§ Exercise prompt
Beginning with the line in which "ŞEYTANIN EVİ 1 - CİLTLİ" appears, transcribe each line word for word until the records end. Do not include pictures.
(Beginning of Data provided)
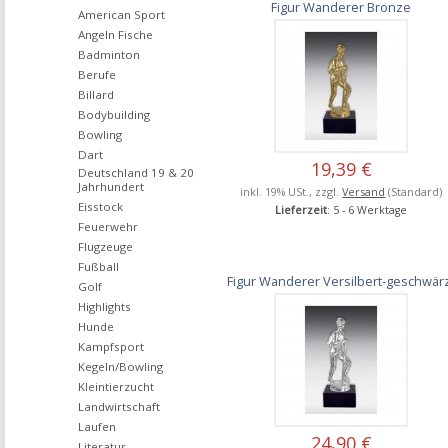
Figur Wanderer Bronze
American Sport
Angeln Fische
Badminton
Berufe
Billard
Bodybuilding
Bowling
Dart
19,39 €
Deutschland 19 & 20
Jahrhundert
inkl. 19% USt., zzgl.
Versand
(Standard)
Eisstock
Lieferzeit
: 5 - 6 Werktage
Feuerwehr
Flugzeuge
Fußball
Figur Wanderer Versilbert-geschwär
Golf
Highlights
Hunde
Kampfsport
Kegeln/Bowling
Kleintierzucht
Landwirtschaft
Laufen
24,90 €
Literatur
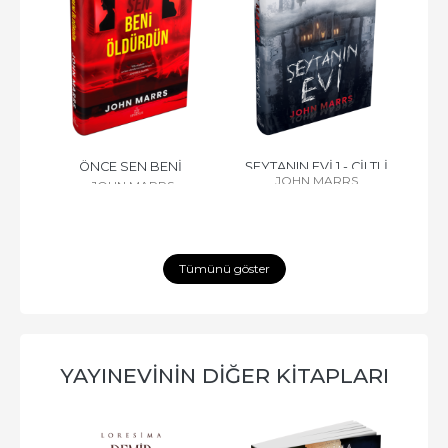
CAK 
ÖNCE SEN BENİ 
ŞEYTANIN EVİ 1 - CİLTLİ
HEP
JOHN MARRS
JOHN MARRS
ÖLDÜRDÜN – CİLTLİ
Tümünü göster
YAYINEVININ DIĞER KITAPLARI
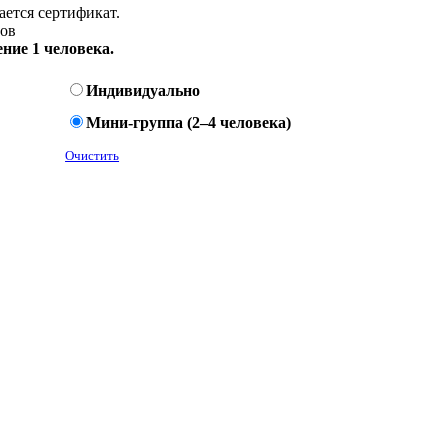
ется сертификат.
ов
ние 1 человека.
Индивидуально
Мини-группа (2–4 человека)
Очистить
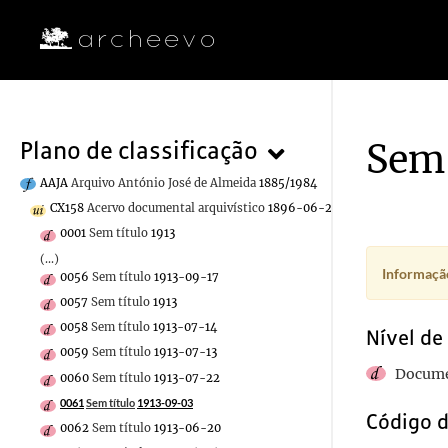
Sem 
Plano de classificação
AAJA
Arquivo António José de Almeida
1885/1984
CX158
Acervo documental arquivístico
1896-06-29/1915-09-01
0001
Sem título
1913
(...)
Informação
0056
Sem título
1913-09-17
0057
Sem título
1913
0058
Sem título
1913-07-14
Nível de
0059
Sem título
1913-07-13
Docume
0060
Sem título
1913-07-22
0061
Sem título
1913-09-03
Código d
0062
Sem título
1913-06-20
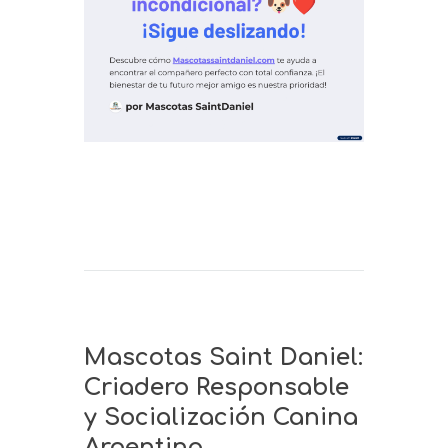
Mascotas Saint Daniel:
Criadero Responsable
y Socialización Canina
Argentina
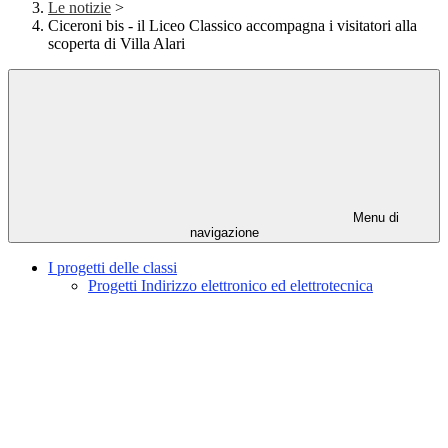
Le notizie
>
Ciceroni bis - il Liceo Classico accompagna i visitatori alla
scoperta di Villa Alari
Menu di
navigazione
I progetti delle classi
Progetti Indirizzo elettronico ed elettrotecnica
(End of Data provided)
§ Result of the exercise
ŞEYTANIN EVİ 1 - CİLTLİ
HEP
JOHN MARRS
JOHN MARRS
ÖLDÜRDÜN – CİLTLİ
Tümünü göster
YAYINEVININ DIĞER KITAPLARI
ется сертификат.
ов
ние 1 человека.
Индивидуально
Мини-группа (2–4 человека)
Очистить
Sem 
Plano de classificação
AAJA
Arquivo António José de Almeida
1885/1984
CX158
Acervo documental arquivístico
1896-06-29/1915-09-01
0001
Sem título
1913
(...)
Informação
0056
Sem título
1913-09-17
0057
Sem título
1913
0058
Sem título
1913-07-14
Nível de
0059
Sem título
1913-07-13
Docume
0060
Sem título
1913-07-22
0061
Sem título
1913-09-03
Código d
0062
Sem título
1913-06-20
Mascotas Saint Daniel:
Criadero Responsable
y Socialización Canina
Argentina
Le notizie
>
Ciceroni bis - il Liceo Classico accompagna i visitatori alla
scoperta di Villa Alari
Menu di
navigazione
I progetti delle classi
Progetti Indirizzo elettronico ed elettrotecnica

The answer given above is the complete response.